The storm to initiate change
Heavy rain, extreme storms, heat waves, drought and high temperature in October, which are normally experienced in December, are some of the potential climate change effects already being felt in Eswatini. This is on the back of the extreme drought that was felt in the region between 2015/2016, which thrust climate change into everyone's minds due to the huge personal effect this had on everyone’s lives. Roads, agriculture and livestock are constantly at risk or affected. “Last weekend almost everyone in my neighbourhood was on their roof fixing holes after a heavy rain and hailstorm,” informs Tamika.
In a time where it’s difficult to predict what will happen in the wake of climate change, uncertainty has become a weighty actor.
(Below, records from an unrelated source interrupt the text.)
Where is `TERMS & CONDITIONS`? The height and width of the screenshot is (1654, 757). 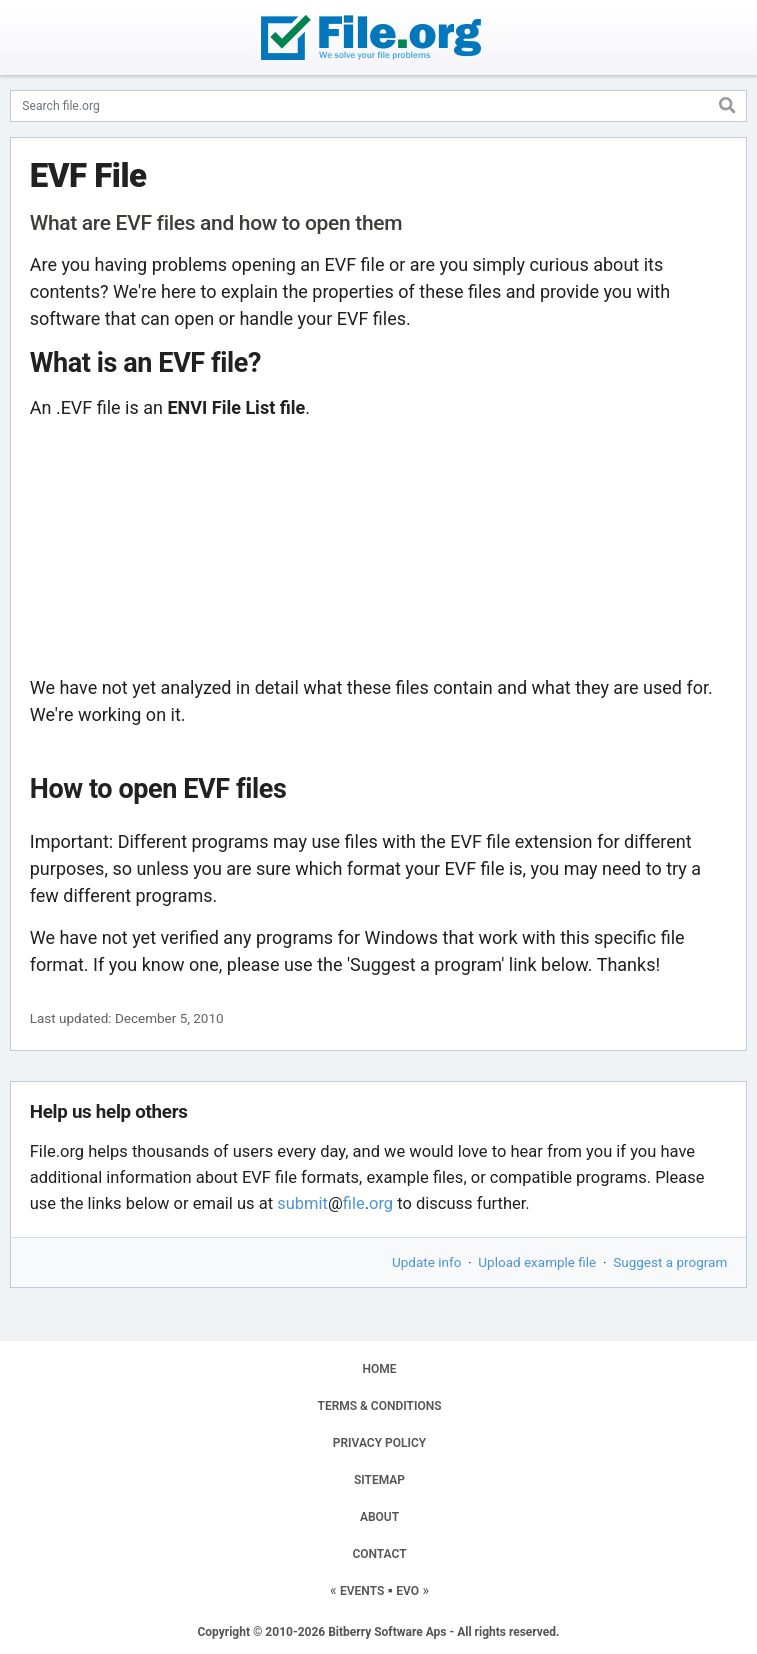
TERMS & CONDITIONS is located at coordinates (380, 1406).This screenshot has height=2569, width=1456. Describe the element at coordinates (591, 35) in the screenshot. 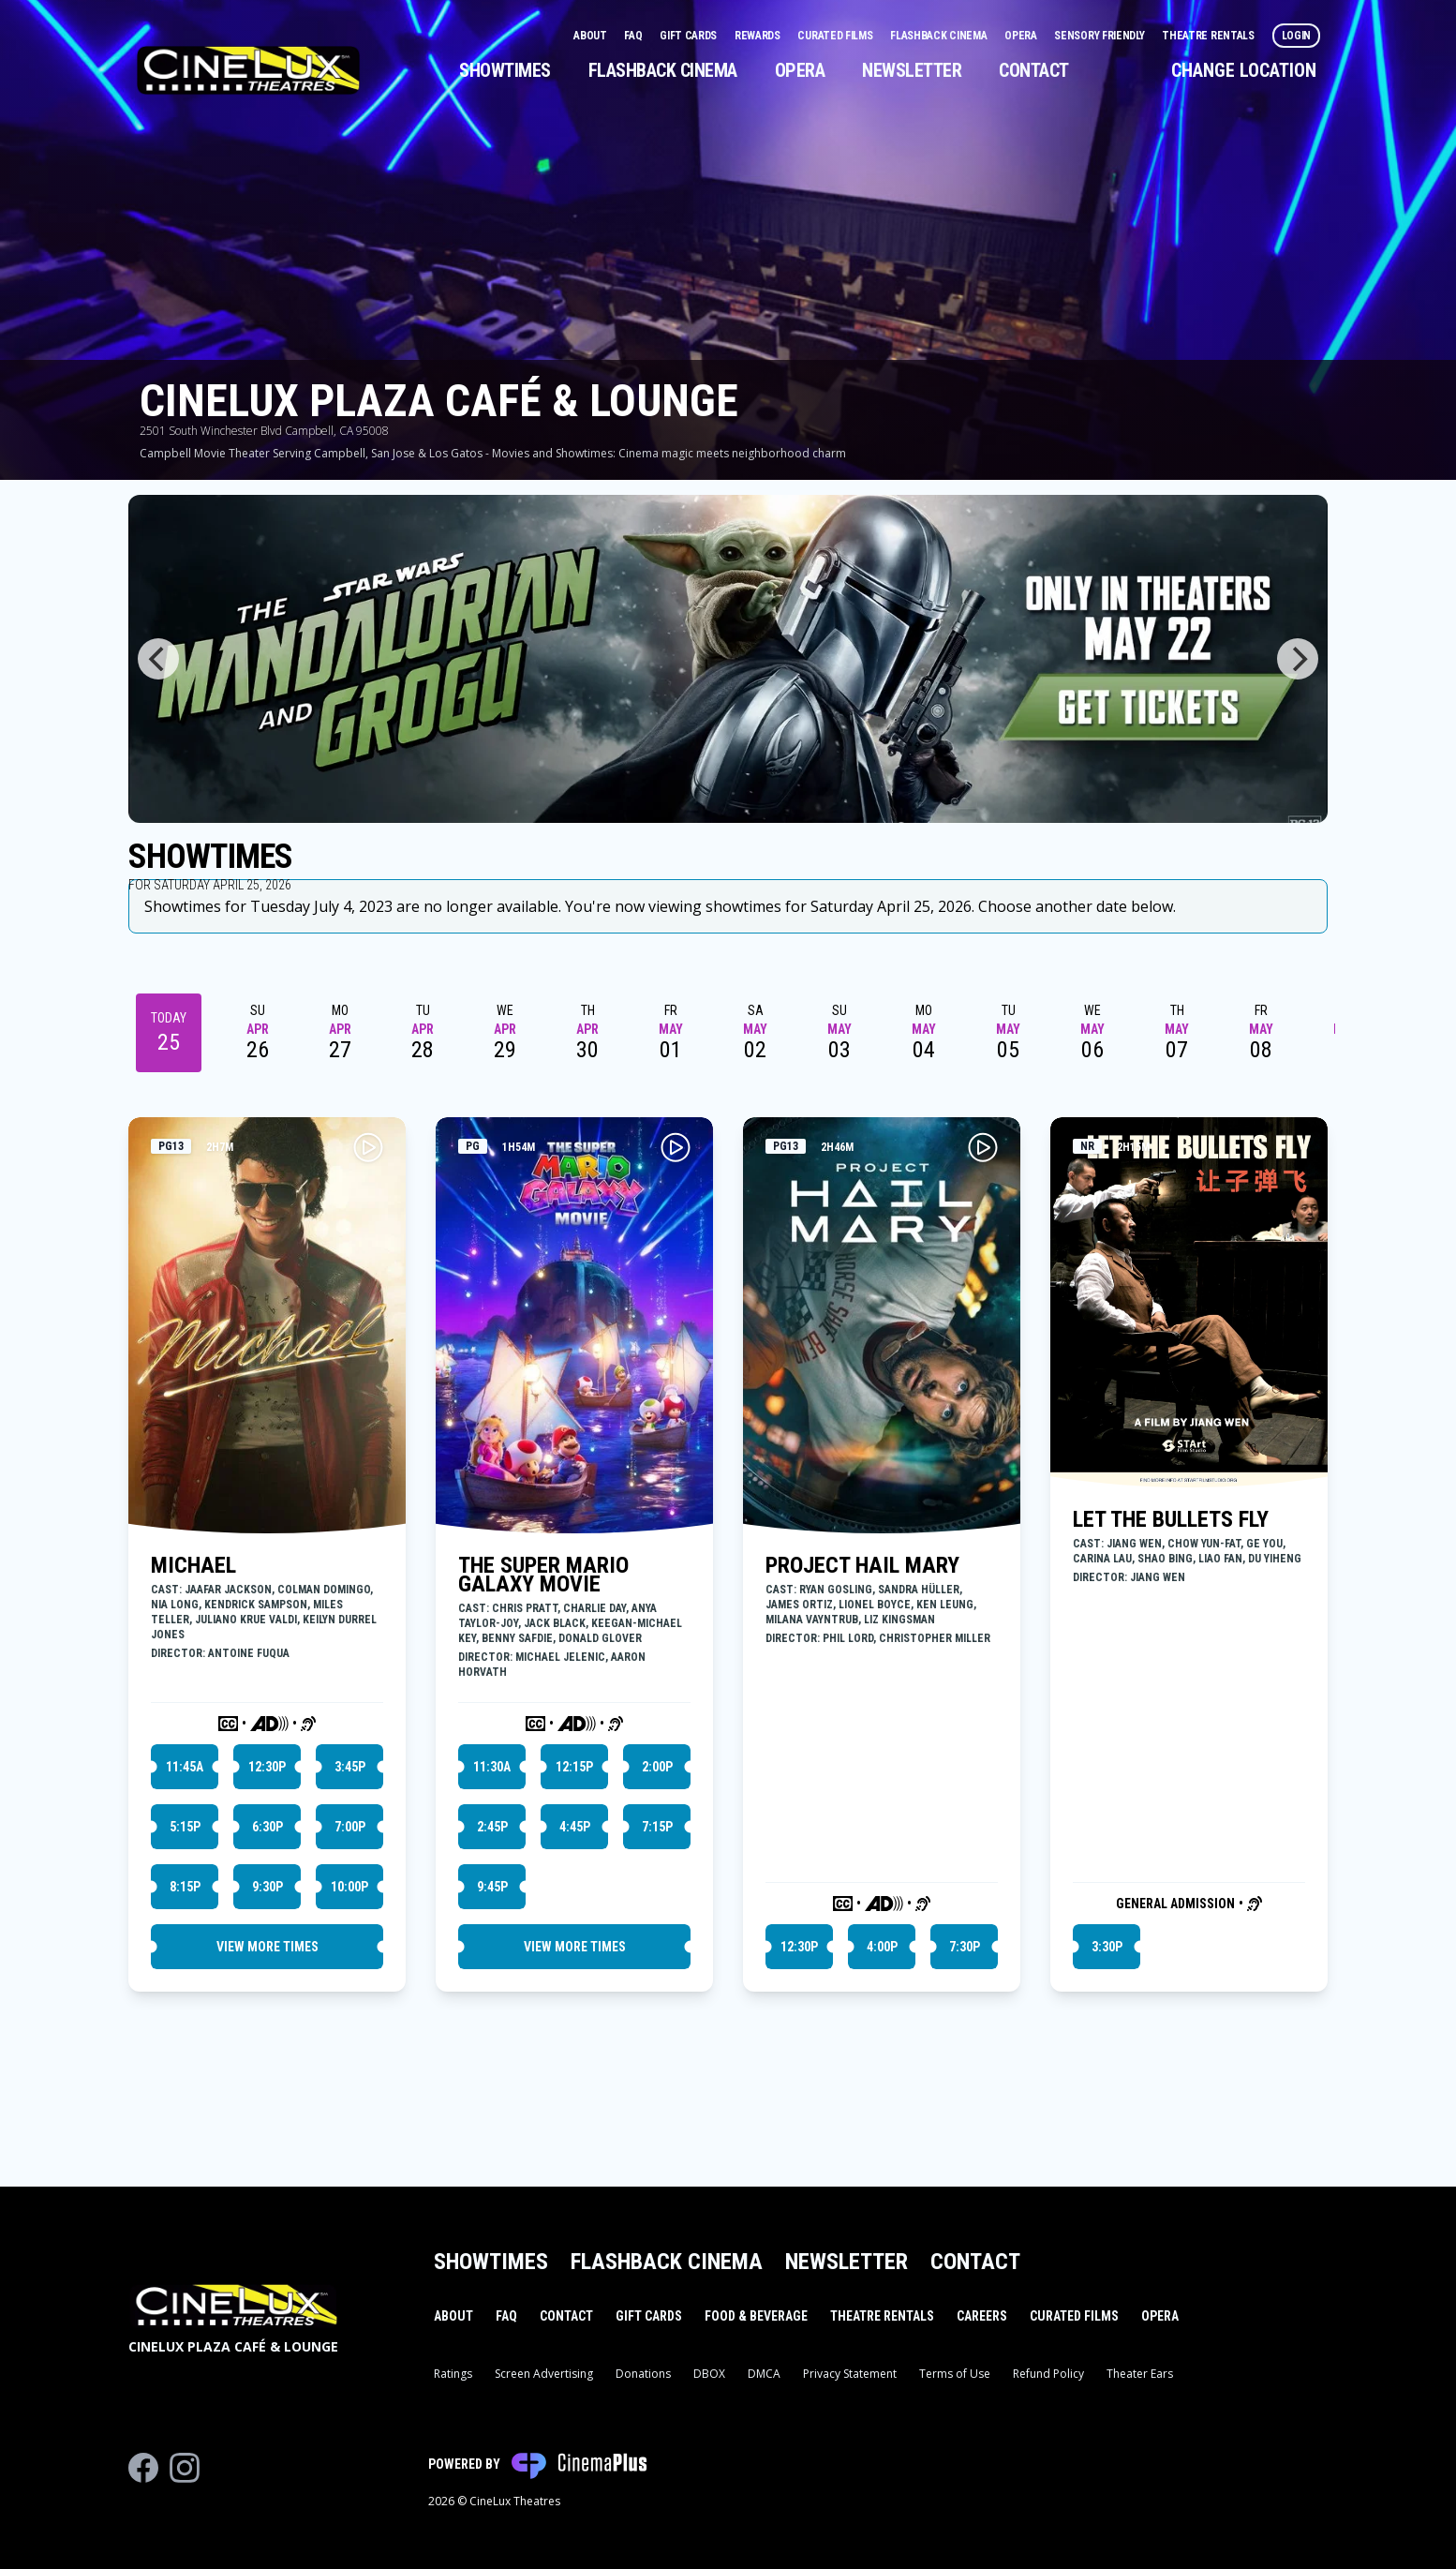

I see `About` at that location.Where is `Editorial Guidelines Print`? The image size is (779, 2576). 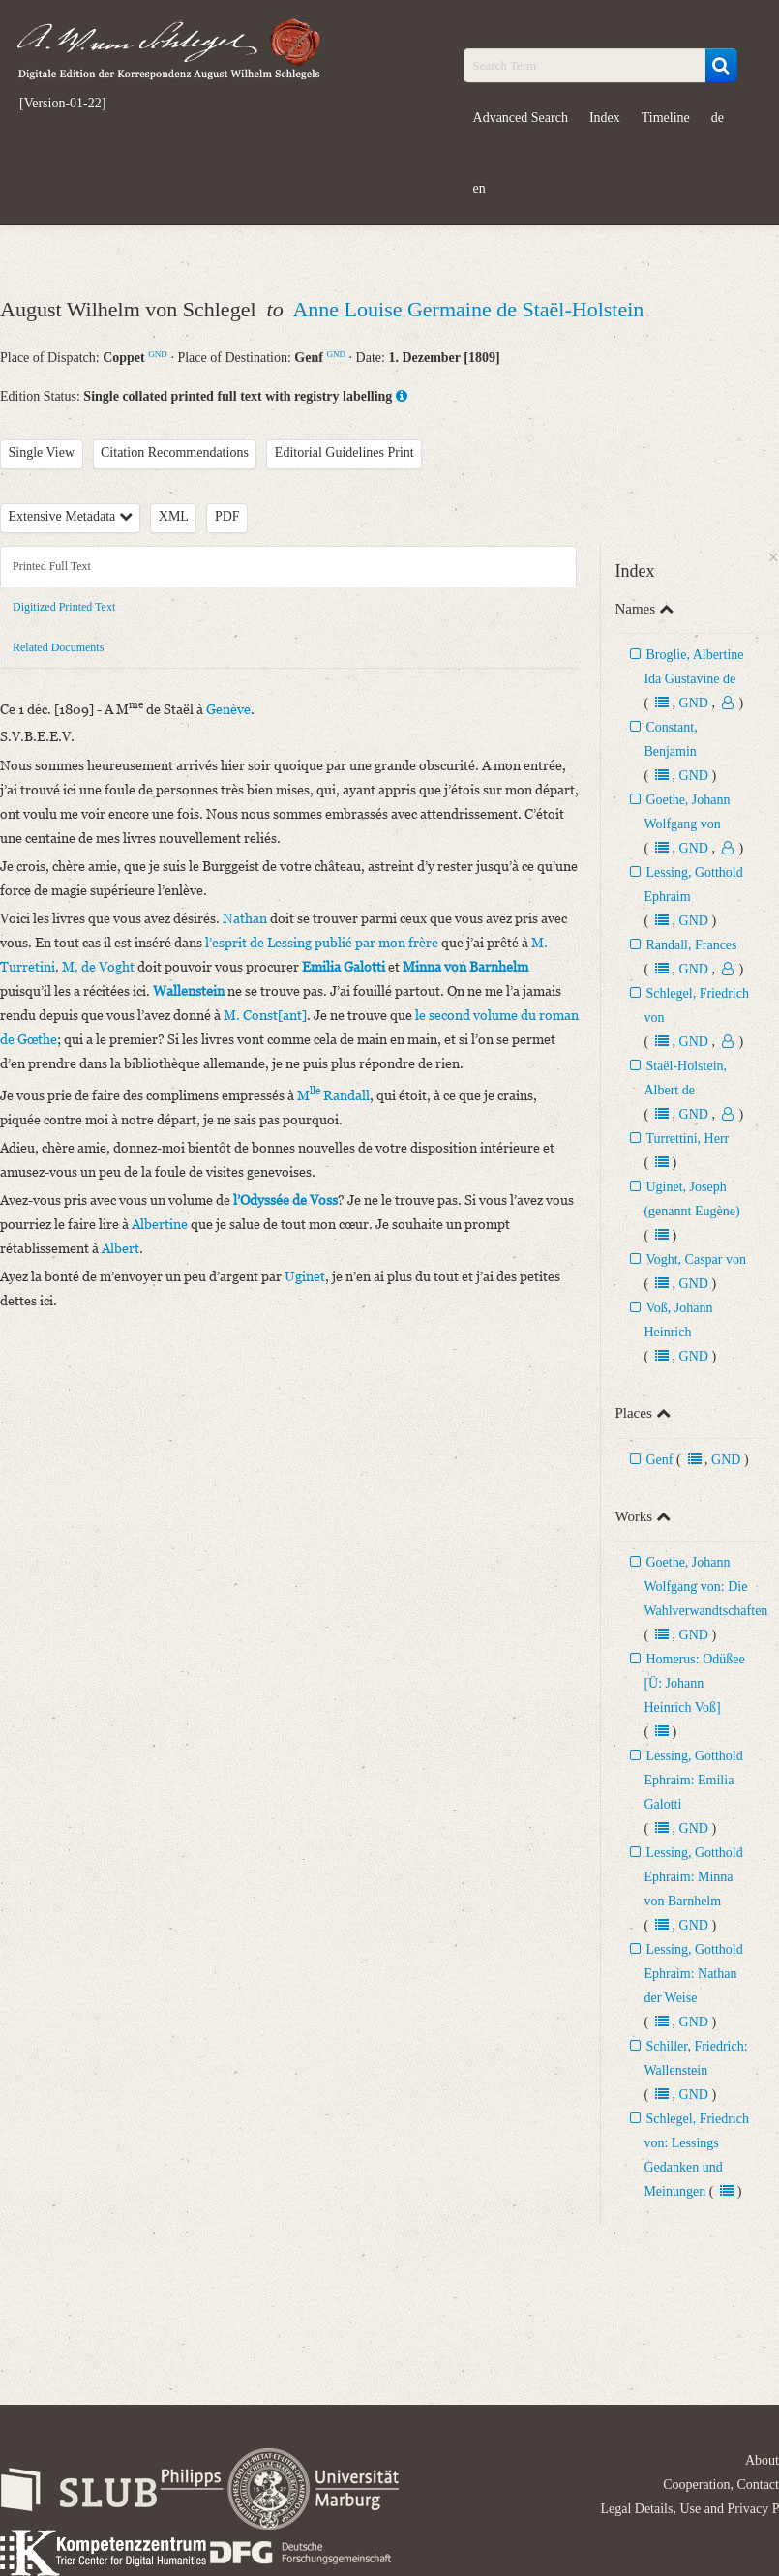
Editorial Guidelines Print is located at coordinates (344, 452).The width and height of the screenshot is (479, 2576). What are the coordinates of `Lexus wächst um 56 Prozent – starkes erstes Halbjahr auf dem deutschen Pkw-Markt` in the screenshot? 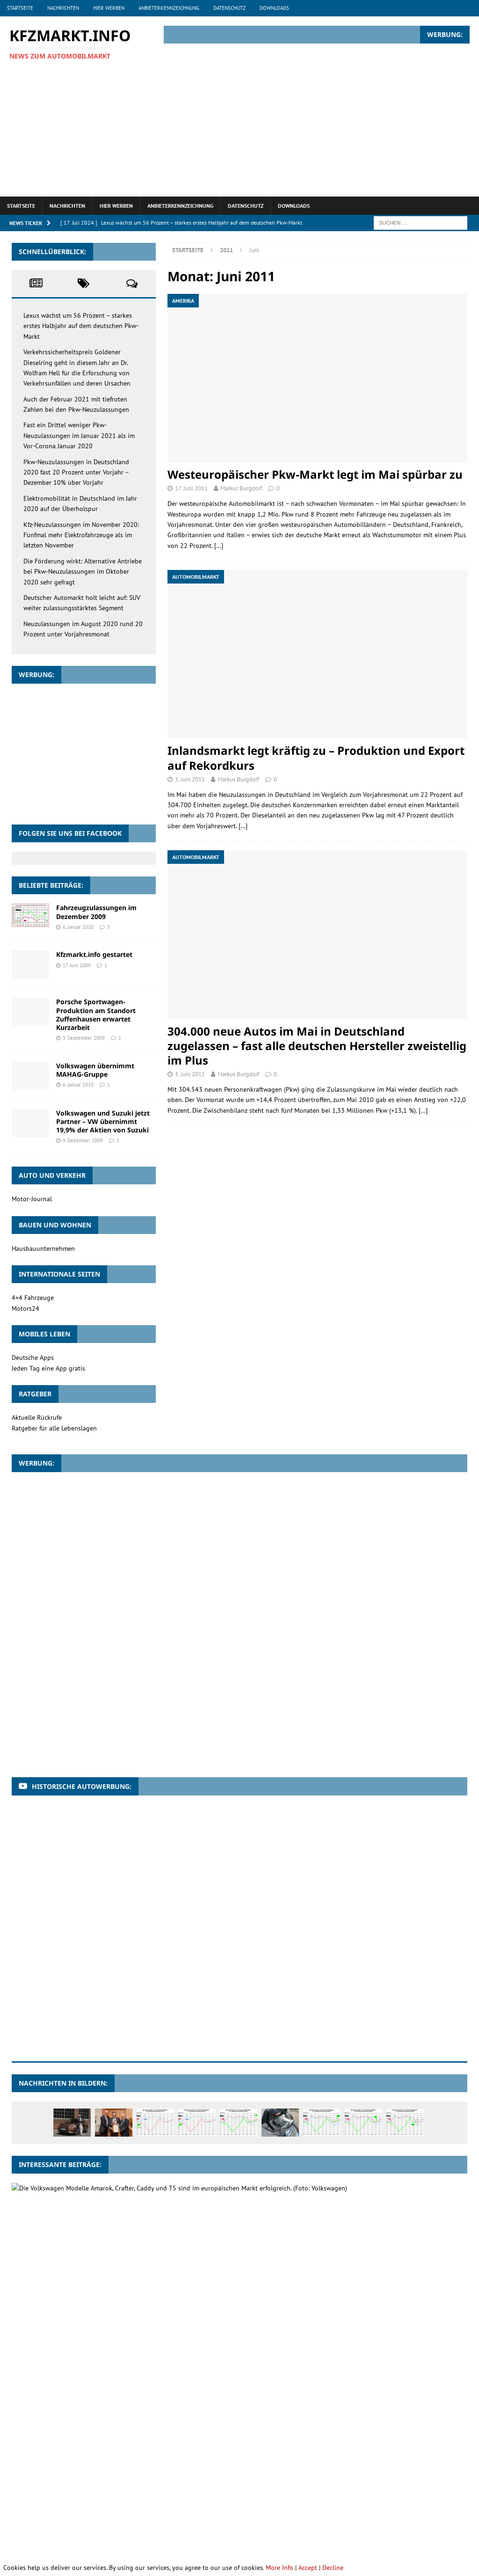 It's located at (80, 326).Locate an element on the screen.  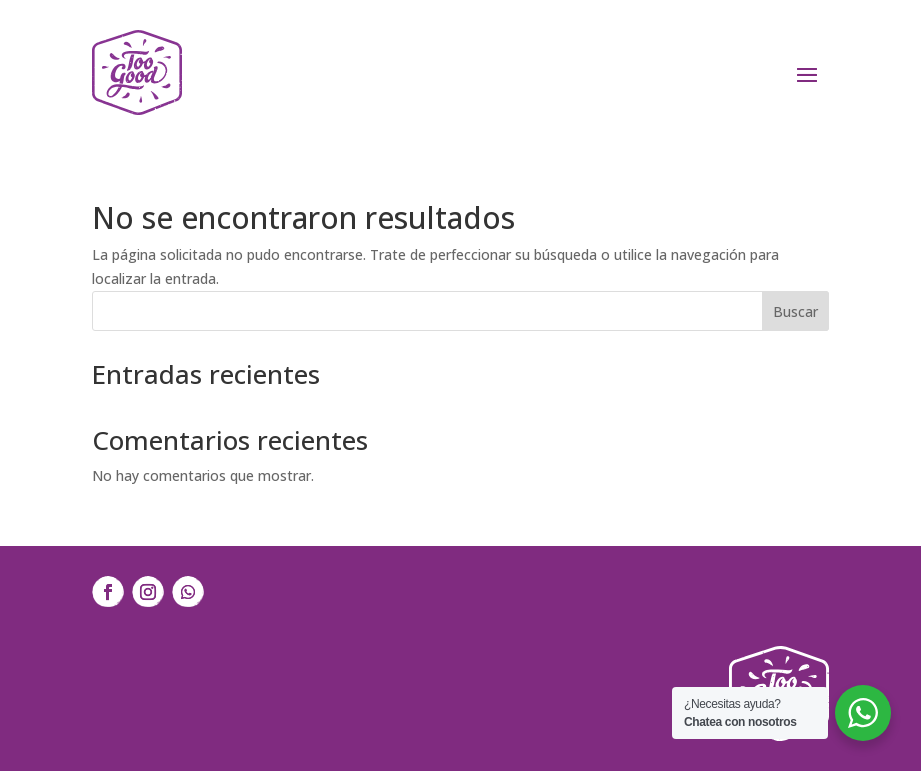
Buscar is located at coordinates (795, 311).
“People can see that climate change is happening, but often it has been forgotten on the other side of the storm. But now, the bubble starts to burst,” says Dane and explains about these early days of awareness and action. Discussions, debates and aiming for shared solutions between citizens and the city councils are wanted.
When climate change impacts strike, people are often left alone to deal with the effects, for example repairing their houses. If support appears in a sudden climate change disaster, most often it is short-term oriented, like the provision of food supplies. This is important, but there is a demand for a shift in political attitude towards climate change challenges. Empowering agencies already established in the local areas would strengthen the forces already there to meet emergency situations. Furthermore, viewing solutions to climate change impacts not as an expense but as an investment in long-term sustainable solutions would support the future of the country and its people. If such initiatives become part of supporting Africa as a whole, this will make the continent stronger. And again, on an even bigger scale, if we at a global level are concerned about what is happening to various places on the planet, we will all learn more about climate change and what it takes to deal with it. Dane mentions Madagascar as a place with hardly any attention from the global society. The fourth largest island in the world, with animals and plants found nowhere else on the planet, is currently facing a devastating dry season which has left people in starvation. The UN predicts it might turn into the world’s first climate change famine.
Sharing is caring
It might be a clichéd saying, but nevertheless sharing is caring. And shared communities are also what the young people want to be engaged in, when asking Tamika and Dane what the youth in Eswatini prefer among their offered activities. Platforms for sharing are essential for young people worldwide, and Eswatini is no exception - it is fundamental for change. Space to share knowledge, skills, experience, creative work and ideas. A place which invites young people to think and to be listened to, to be able to deal with challenges in their part of the world, and to be a part of the global community.